Instructions to follow: After reading the entries below, report how many lines have the string "December" in them, giving the number alone.

Data records:
# # # #

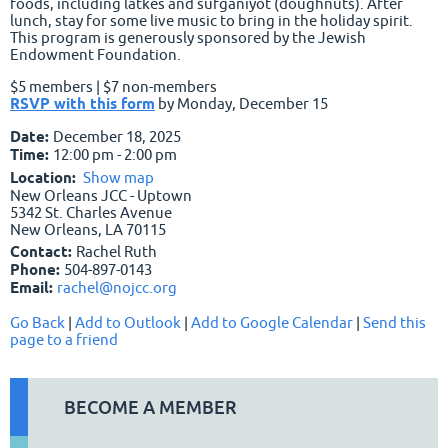
foods, including latkes and sufganiyot (doughnuts). After
lunch, stay for some live music to bring in the holiday spirit.
This program is generously sponsored by the Jewish
Endowment Foundation.
$5 members | $7 non-members
RSVP with this form
by Monday, December 15
Date:
December 18, 2025
Time:
12:00 pm - 2:00 pm
Location:
Show map
New Orleans JCC - Uptown
5342 St. Charles Avenue
New Orleans, LA 70115
Contact:
Rachel Ruth
Phone:
504-897-0143
Email:
rachel@nojcc.org
Go Back
|
Add to Outlook
|
Add to Google Calendar
|
Send this
page to a friend
BECOME A MEMBER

# # # #

Response: 2